When I was a kid, movies starring Francis the talking mule were among my favorites, along with the Bowery Boys, Abbott & Costello, the Three Stooges, Ma and Pa Kettle, and the sci-fi and horror of the 1950s.

These were the staples at local movie theaters for discount Saturday-afternoon viewing and also on Saturday mornings at a local library.

But I got a particular kick out of Francis and his poor put-upon sidekick Peter Stirling (Donald O'Connor), who was constantly getting in and out of trouble trying to convince others that Francis was an intelligent animal that could think, reason and, of course, talk.

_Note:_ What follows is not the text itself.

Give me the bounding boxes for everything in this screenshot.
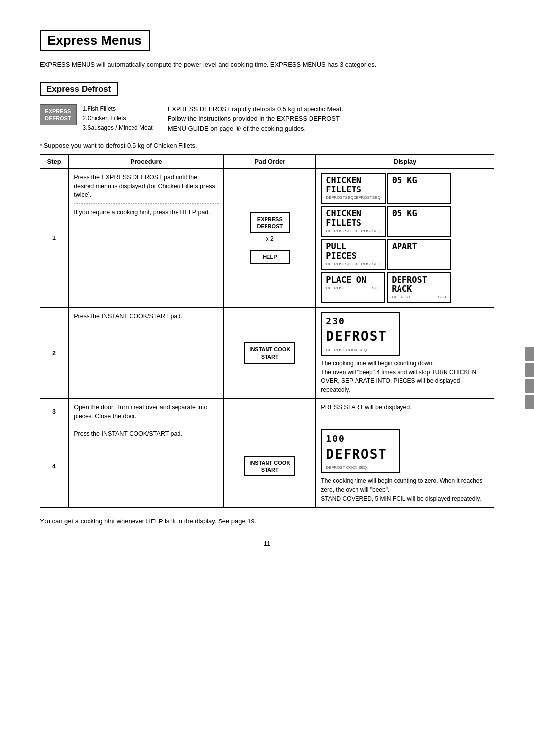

The later "Mr. Ed" TV series, inspired by these films, never quite did it for me, but I loved Francis.

A decade ago, Universal Pictures released "The Adventures of Francis the Talking Mule, Vol. 1," which included the first four Francis films, but "Volume 2" with the three remaining titles in the series never materialized.

I'd given up on ever seeing them again, but, out of the blue, here comes "Francis the Talking Mule Complete Collection" (1950-56, b/w), which includes all seven movies: "Francis" (1950), "Francis Goes to the Races" (1951), "Francis Goes to West Point" (1952), "Francis Covers the Big Town" (1953), "Francis Joins the WACs" (1954), "Francis in the Navy" (1955) and "Francis in the Haunted Houes" (1956). And the set is very reasonably priced. (Available on Tuesday, April 29.)

O'Connor stars in the first six films, which are all of pretty much equal weight, and they hold up pretty well as the B-movie comedy-fantasies they were intended to be. Four of the seven are military farces, one is about newspapers and another is about horseracing.

O'Connor is a very good straight man and slapstick comic, and Chill Wills' gravelly voice for Francis is just right. (Wills turns up on-camera as a military officer in "Francis Joins the WACs.")

The seventh film, "Francis in the Haunted House," stars Mickey Rooney and has cartoon-voice veteran Paul Frees taking over the mule-talking duties from Wills (Frees does a pretty good approximation of Wills' voice.) It is, as the title suggests, a horror spoof, and is considered the weakest of the franchise.


"Francis in the Navy": Donald O'Connor, center; Clint Eastwood, far left.

One fun aspect of these movies is spotting young unknown actors contracted by Universal at the time who went on to become bigger stars later, including David Janssen (in three films as different characters), Tony Curtis, Leonard Nimoy, Piper Laurie, Mamie Van Doren, Martha Hyer and Julie Adams.

And Clint Eastwood! No kidding.

Aside from O'Connor, the only actor to repeat a character is ZaSu Pitts, who played a military nurse in the first film, "Francis," and the fifth, "Francis Joins the WACs."